Pagėgiai Municipality
Lithuania Minor
museum of Lithuania Minor printing, book-smuggling, and Martynas Jankus memory
M. Jankaus g. 5, Bitėnai, Lumpėnų sen., Pagėgių sav.
55.07890, 22.04020
1-2 hours; longer with Rambynas Hill and the Bitėnai route
spring to autumn for Bitėnai and Rambynas; the museum works year-round according to opening hours
Martynas Jankus printing house, Bitėnai printing-house museum
Martynas Jankus Museum in Bitėnai
Martynas Jankus Museum is one of the most important places of Lithuania Minor press memory. It operates in Bitėnai, on the right bank of the Nemunas near Rambynas Hill, in a reconstructed printing-house setting, so visitors see not only a biographical story but also the technology of printing: type, press, paper, typesetting, and publishing.
The place is powerful because printing in Lithuania Minor was not only a profession. It was part of culture, language, political self-awareness, and the survival of the Lithuanian word, especially during the press ban in Greater Lithuania in 1864-1904.
Who was Martynas Jankus, Patriarch of Lithuania Minor
Martynas Jankus (7 August 1858 Bitėnai - 23 May 1946 Flensburg; reburied in Bitėnai cemetery in 1993) was a political and public figure of Lithuania Minor, press publisher, publicist, and one of the leaders of the national movement, known as the Patriarch of Lithuania Minor. He initiated the founding of Aušra (1883-1886), was its responsible editor in 1884-1885, and helped found the Birutė cultural society in 1885.
Jankus' importance is not only local. In 1918 he signed the Act of Tilsit, declaring Lithuania Minor's aspiration to unite with Greater Lithuania; in 1922-1923 he led the Supreme Committee for the Salvation of Lithuania Minor and took part in the Klaipėda Region uprising. For his national activity, Prussian authorities repeatedly arrested and fined him over several decades.
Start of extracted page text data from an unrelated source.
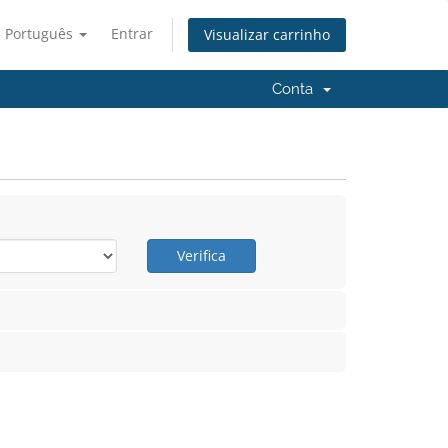
Português
Entrar
Visualizar carrinho
Conta
Verifica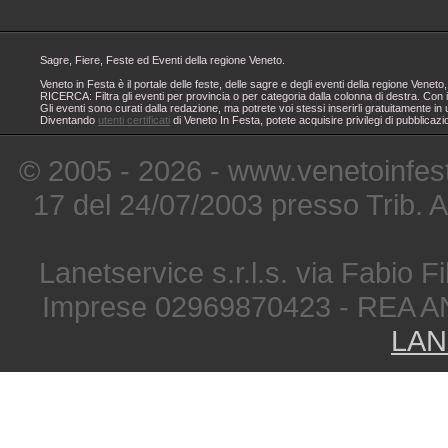
Sagre, Fiere, Feste ed Eventi della regione Veneto.
Veneto in Festa è il portale delle feste, delle sagre e degli eventi della regione Ven
RICERCA: Filtra gli eventi per provincia o per categoria dalla colonna di destra. Con i
Gli eventi sono curati dalla redazione, ma potrete voi stessi inserirli gratuitamente i
Diventando
utenti certificati
di Veneto In Festa, potete acquisire privilegi di pubblicaz
© 2005 - 2026 - www.venetoinfest
17 del 24/07/2003 presso Trib. 
Lanetservice s.r.l.s. via Fabio Fi
Imprese 02969870423 - REA A
LAN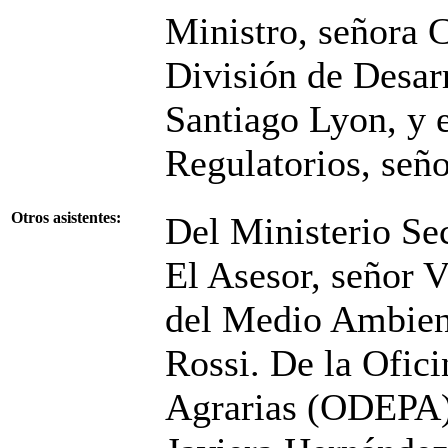
Ministro, señora C
División de Desarr
Santiago Lyon, y e
Regulatorios, seño
Otros asistentes:
Del Ministerio Sec
El Asesor, señor V
del Medio Ambient
Rossi. De la Ofici
Agrarias (ODEPA)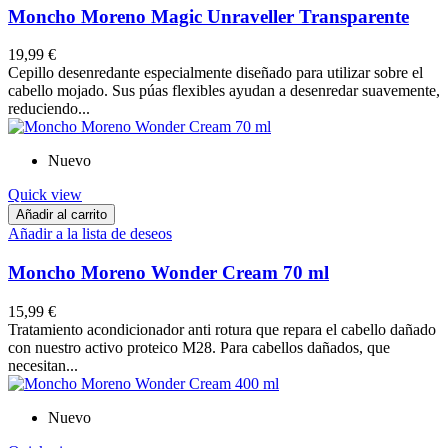
Moncho Moreno Magic Unraveller Transparente
19,99 €
Cepillo desenredante especialmente diseñado para utilizar sobre el
cabello mojado. Sus púas flexibles ayudan a desenredar suavemente,
reduciendo...
Nuevo
Quick view
Añadir al carrito
Añadir a la lista de deseos
Moncho Moreno Wonder Cream 70 ml
15,99 €
Tratamiento acondicionador anti rotura que repara el cabello dañado
con nuestro activo proteico M28. Para cabellos dañados, que
necesitan...
Nuevo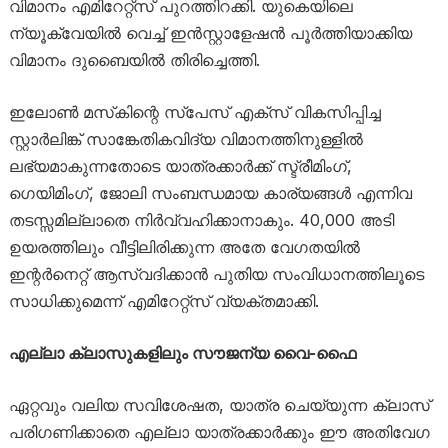
വിമാനം എമിറേറ്റ്‌സ് പുറത്തിറക്കി. യുകെയിലെ
ന്യൂക്വേയിൽ വെച്ച് ഇൻസ്റ്റാളേഷൻ പൂർത്തിയാക്കിയ
വിമാനം ദുബൈയിൽ തിരിച്ചെത്തി.
ഇലോൺ മസ്‌കിന്റെ സ്പേസ് എക്‌സ് വികസിപ്പിച്ച
സ്റ്റാർലിങ്ക് സാങ്കേതികവിദ്യ വിമാനത്തിനുള്ളിൽ
ലഭ്യമാകുന്നതോടെ യാത്രക്കാർക്ക് സ്ട്രീമിംഗ്,
ഗെയിമിംഗ്, ജോലി സംബന്ധമായ കാര്യങ്ങൾ എന്നിവ
തടസ്സമില്ലാതെ നിർവ്വഹിക്കാനാകും. 40,000 അടി
ഉയരത്തിലും വീട്ടിലിരിക്കുന്ന അതേ വേഗതയിൽ
ഇന്റർനെറ്റ് ആസ്വദിക്കാൻ പുതിയ സംവിധാനത്തിലൂടെ
സാധിക്കുമെന്ന് എമിറേറ്റ്‌സ് വ്യക്തമാക്കി.
എല്ലാ ക്ലാസുകളിലും സൗജന്യ വൈ-ഫൈ
ഏറ്റവും വലിയ സവിശേഷത, യാത്ര ചെയ്യുന്ന ക്ലാസ്
പരിഗണിക്കാതെ എല്ലാ യാത്രക്കാർക്കും ഈ അതിവേഗ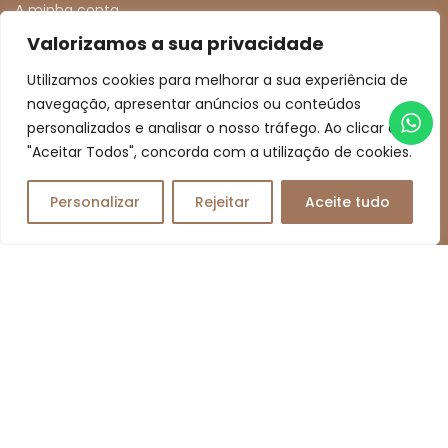
A minha conta
Valorizamos a sua privacidade
Favoritos
Comparar
Utilizamos cookies para melhorar a sua experiência de
navegação, apresentar anúncios ou conteúdos
Política de Privacidade
personalizados e analisar o nosso tráfego. Ao clicar em
Condições e Políticas de Venda
"Aceitar Todos", concorda com a utilização de cookies.
Resolução de Litígios
Livro de Reclamações Online
Personalizar
Rejeitar
Aceite tudo
0
MEIOS DE PAGAMENTO
Transferência Bancária | Multibanco
MB Way | Mastercard | Visa
REDES SOCIAIS
facebook
instagram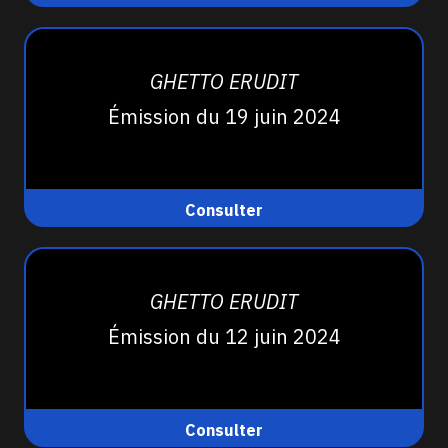
GHETTO ERUDIT
Émission du 19 juin 2024
Consulter
GHETTO ERUDIT
Émission du 12 juin 2024
Consulter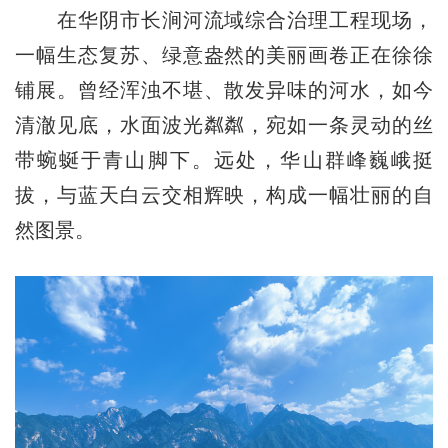
在华阴市长涧河流域综合治理工程现场，
一幅生态复苏、绿意盎然的美丽画卷正在徐徐
铺展。曾经浑浊不堪、散发异味的河水，如今
清澈见底，水面波光粼粼，宛如一条灵动的丝
带蜿蜒于青山脚下。远处，华山群峰巍峨挺
拔，与蓝天白云交相辉映，构成一幅壮丽的自
然图景。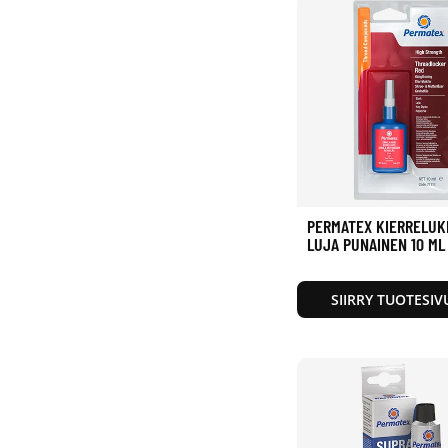
PERMATEX KIERRELUK
LUJA PUNAINEN 10 ML
SIIRRY TUOTESIV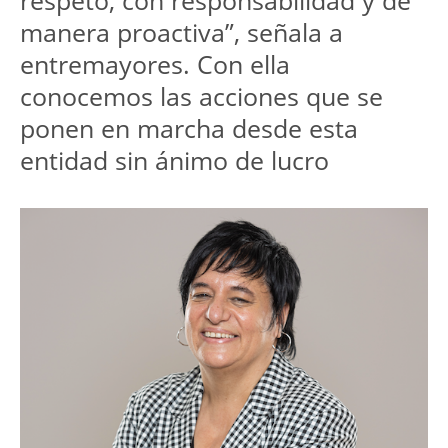
respeto, con responsabilidad y de 
manera proactiva”, señala a 
entremayores. Con ella 
conocemos las acciones que se 
ponen en marcha desde esta 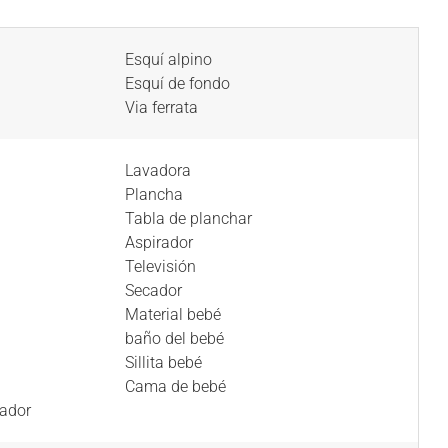
Esquí alpino
Esquí de fondo
Via ferrata
Lavadora
Plancha
Tabla de planchar
Aspirador
Televisión
Secador
Material bebé
baño del bebé
Sillita bebé
Cama de bebé
lador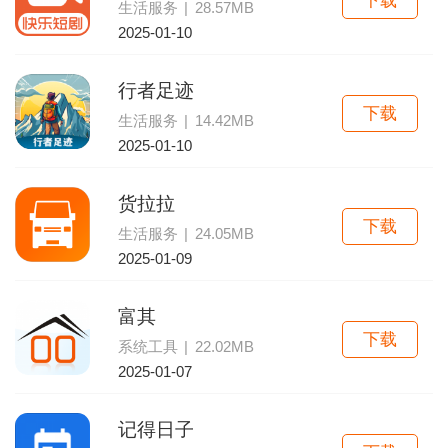
下载
生活服务
|
28.57MB
2025-01-10
行者足迹
下载
生活服务
|
14.42MB
2025-01-10
货拉拉
下载
生活服务
|
24.05MB
2025-01-09
富其
下载
系统工具
|
22.02MB
2025-01-07
记得日子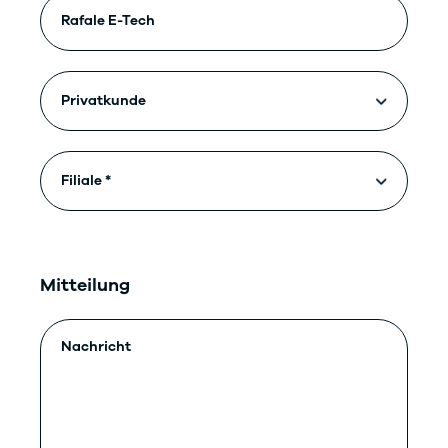
Mitteilung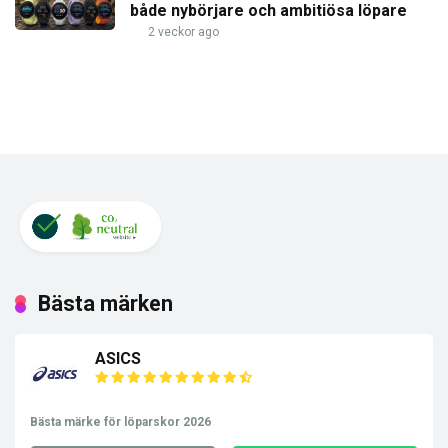
både nybörjare och ambitiösa löpare
2 veckor ago
Bästa märken
ASICS
Bästa märke för löparskor 2026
The Bitėnai printing house and banned-press warehouse
According to VLE, Jankus' printing house, moved from Tilsit, operated in Bitėnai in 1892-1909: six newspapers were issued and 104 books printed there. From 1883, Bitėnai also held a Lithuanian press warehouse, mainly for Aušra, from which banned publications were distributed into Greater Lithuania.
Today the museum's official presentation emphasizes the reconstructed printing-house environment with authentic printers' tools, a type case, letters for setting text, and a working rotary letterpress machine. This matters because press history is easily reduced to a list of texts; in Bitėnai you can see printing itself as a material and risky process.
Museum history: from 1981 to the reconstructed printing house
During the Second World War, about 80 percent of Bitėnai's buildings burned, including M. Jankus' house and printing house. VLE states that the museum was founded in 1981; at first the exhibition operated in the former primary school, and since 1999 it has been in the reconstructed printing house rebuilt in 1998.
This history matters because it shows a conscious restoration of memory: a destroyed place was brought back not as decoration but as a working printing environment. The museum preserves a wide heritage of printing, documents, photographs, and Lithuania Minor culture.
The Bitėnai-Rambynas pantheon
Near the museum is the Bitėnai-Rambynas cemetery, called the pantheon of Lithuania Minor. Notable regional figures are buried there: Vydūnas, Martynas Jankus, and Vilius Karolis Banaitis, whose remains were brought from Germany in 1991, 1993, and 1999 respectively. The pantheon gates were installed in 1999.
A visit to Bitėnai therefore becomes not only a museum visit but a memory route: the printing house tells of cultural struggle, while the cemetery remembers the people who led that struggle and were symbolically returned to their native region.
How to visit Martynas Jankus Museum
Allow 1-2 hours for the museum. With a guide or education programme, the printing-house theme becomes clearer because tools and technology are understood not only as old objects but as a work process. Nearby is also the Lithuania Minor Art Garden, an open-air space.
A Bitėnai route is especially worth combining with Rambynas Hill and the Bitėnai-Rambynas pantheon. Then one trip brings together the Lithuania Minor landscape, press history, and cultural memory. Check opening hours and education programmes on the official museum website.